Posso vislumbrar a felicidade de vó Luzia ao chegar do outro lado e encontrar meu avô, meu pai e sua inseparável comadre Cotinha – mais uma figura maravilhosa, madrinha de meu pai e a quem eu também chamava de vó.
Ano passado ouvi o seguinte relato de um parente: “Dizem que Dona Luzia e Dona Cotinha aprontavam todas quando se encontravam. Tomavam sua caninha às escondidas dos maridos e, vez ou outra, atrasavam o almoço simplesmente porque não lembravam onde tinham guardado a bacia com o arroz já lavado. Numa dessas ocasiões, conseguiram encontrar a tal bacia horas depois, dentro de uma gaveta.”

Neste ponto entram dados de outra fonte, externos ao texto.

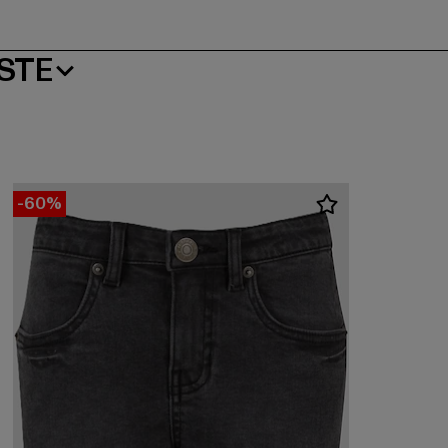
STE
-60%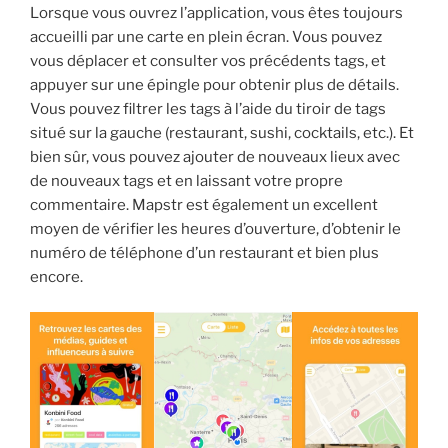
Lorsque vous ouvrez l’application, vous êtes toujours
accueilli par une carte en plein écran. Vous pouvez
vous déplacer et consulter vos précédents tags, et
appuyer sur une épingle pour obtenir plus de détails.
Vous pouvez filtrer les tags à l’aide du tiroir de tags
situé sur la gauche (restaurant, sushi, cocktails, etc.). Et
bien sûr, vous pouvez ajouter de nouveaux lieux avec
de nouveaux tags et en laissant votre propre
commentaire. Mapstr est également un excellent
moyen de vérifier les heures d’ouverture, d’obtenir le
numéro de téléphone d’un restaurant et bien plus
encore.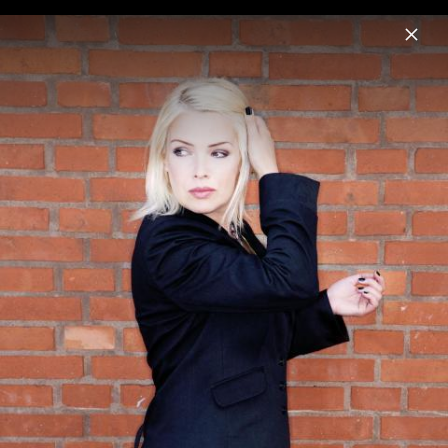
Menu
Kim Wilde
Home
Musik
Termine
Fotos
Biografie
Kim Wilde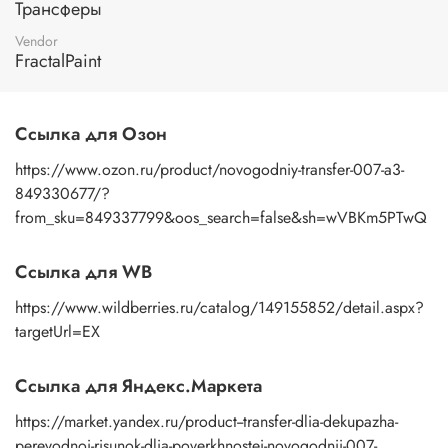
Трансферы
изображение к поверхности и, плотно прижимая
пальцами бумажную основу, сдвигаете ее на себя.
Vendor
Рисунок остается на изделии. Сразу после нанесения
FractalPaint
удалите лишнюю влагу и воздух бумажным полотенцем
или кусочком сухой ткани. После чего покройте
изображение любым покрывным лаком. Отлично
Ссылка для Озон
подойдет акриловый лак на водной основе, матовый,
глянцевый, полуглянцевый.
https://www.ozon.ru/product/novogodniy-transfer-007-a3-
849330677/?
from_sku=849337799&oos_search=false&sh=wVBKm5PTwQ
Ссылка для WB
https://www.wildberries.ru/catalog/149155852/detail.aspx?
targetUrl=EX
Ссылка для Яндекс.Маркета
https://market.yandex.ru/product--transfer-dlia-dekupazha-
perevodnoi-risunok-dlia-poverkhnostei-novogodnii-007-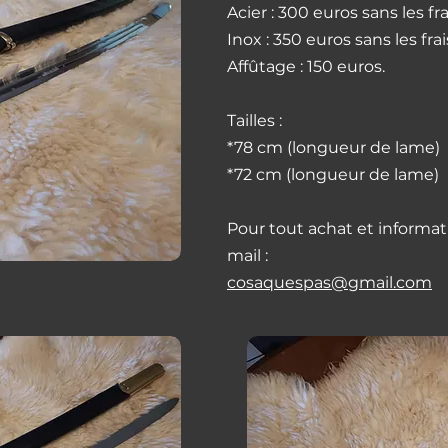
Acier : 300 euros sans les fra
Inox : 350 euros sans les frai
Affûtage : 150 euros.
Tailles :
*78 cm (longueur de lame)
*72 cm (longueur de lame)
Pour tout achat et informat
mail :
cosaquespas@gmail.com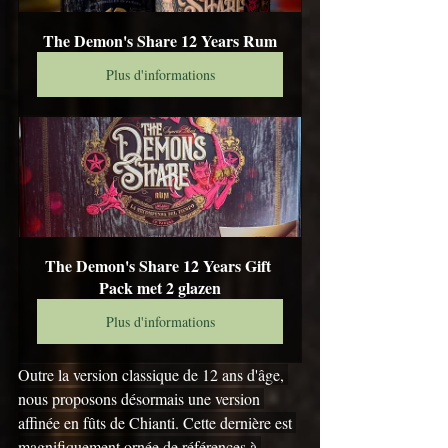
The Demon's Share 12 Years Rum
Plus d'informations
The Demon's Share 12 Years Gift 
Pack met 2 glazen
Plus d'informations
Outre la version classique de 12 ans d'âge, 
nous proposons désormais une version 
affinée en fûts de Chianti. Cette dernière est 
magnifiquement ornée de références à 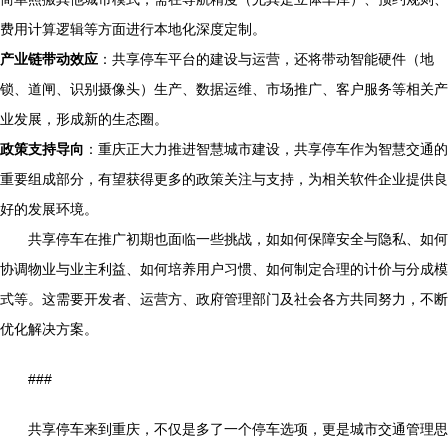
费用计算逻辑等方面进行本地化深度定制。
产业链带动效应
：共享停车平台的建设与运营，还将带动智能硬件（地
锁、道闸、识别摄像头）生产、数据运维、市场推广、客户服务等相关产
业发展，形成新的生态圈。
政策支持导向
：重庆正大力推进智慧城市建设，共享停车作为智慧交通的
重要组成部分，有望获得更多的政策关注与支持，为相关软件企业提供良
好的发展环境。
共享停车在推广初期也面临一些挑战，如如何保障安全与隐私、如何
协调物业与业主利益、如何培养用户习惯、如何制定合理的计价与分成模
式等。这需要开发者、运营方、政府管理部门及社会各方共同努力，不断
优化解决方案。
###
共享停车来到重庆，不仅是多了一个停车选项，更是城市交通管理思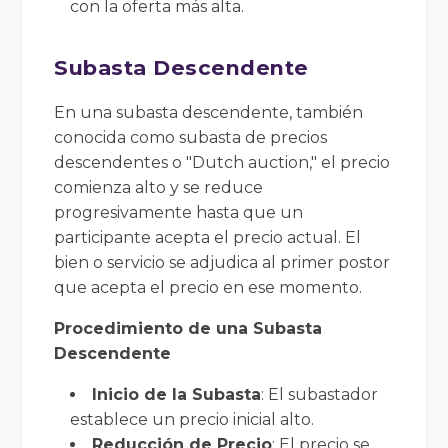
con la oferta más alta.
Subasta Descendente
En una subasta descendente, también
conocida como subasta de precios
descendentes o "Dutch auction," el precio
comienza alto y se reduce
progresivamente hasta que un
participante acepta el precio actual. El
bien o servicio se adjudica al primer postor
que acepta el precio en ese momento.
Procedimiento de una Subasta
Descendente
Inicio de la Subasta
: El subastador
establece un precio inicial alto.
Reducción de Precio
: El precio se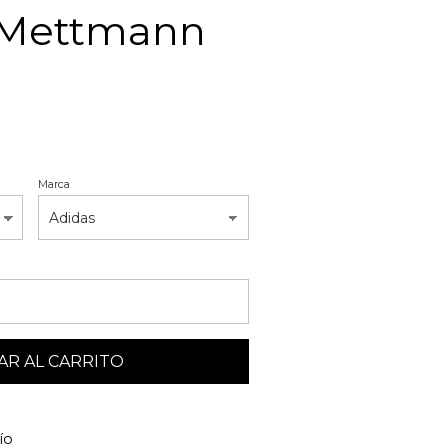
 Mettmann
Marca
R AL CARRITO
ío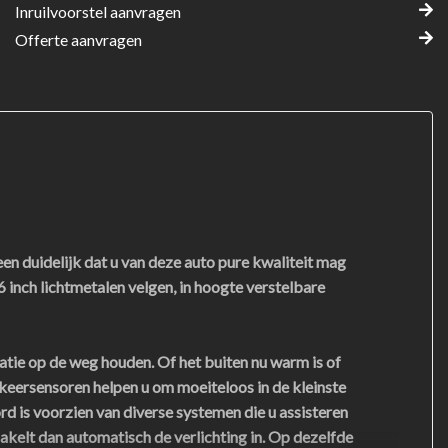
Inruilvoorstel aanvragen
Offerte aanvragen
duidelijk dat u van deze auto pure kwaliteit mag
inch lichtmetalen velgen, in hoogte verstelbare
tie op de weg houden. Of het buiten nu warm is of
rkeersensoren helpen u om moeiteloos in de kleinste
 is voorzien van diverse systemen die u assisteren
akelt dan automatisch de verlichting in. Op dezelfde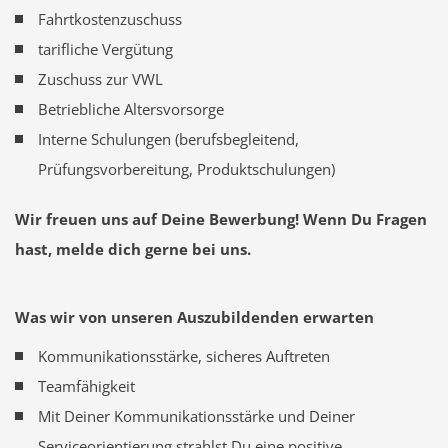
Fahrtkostenzuschuss
tarifliche Vergütung
Zuschuss zur VWL
Betriebliche Altersvorsorge
Interne Schulungen (berufsbegleitend,
Prüfungsvorbereitung, Produktschulungen)
Wir freuen uns auf Deine Bewerbung! Wenn Du Fragen
hast, melde dich gerne bei uns.
Was wir von unseren Auszubildenden erwarten
Kommunikationsstärke, sicheres Auftreten
Teamfähigkeit
Mit Deiner Kommunikationsstärke und Deiner
Serviceorientierung strahlst Du eine positive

Não sei se é verdade, mas que a história é uma delícia, ah, isso é.
Nos seus últimos dias, vó Luzia sofreu muito, com fortes dores decorrentes de um câncer avassalador descoberto havia cerca de um mês. Mesmo assim, tio Manuel me contou que, no intervalo entre as dores, lúcida como sempre, tirava forças Deus sabe de onde pra fazer graça de uma coisa ou de outra.
Por tudo isso, não me resta a menor dúvida: o céu está, definitivamente, mais alegre a partir de hoje.
A bênção, querida avó… E que eu possa ter ao menos metade de sua inteligência, eloqüência, senso de humor e paixão. Talvez não me dê coragem, mas, com certeza, vai tirar o medo.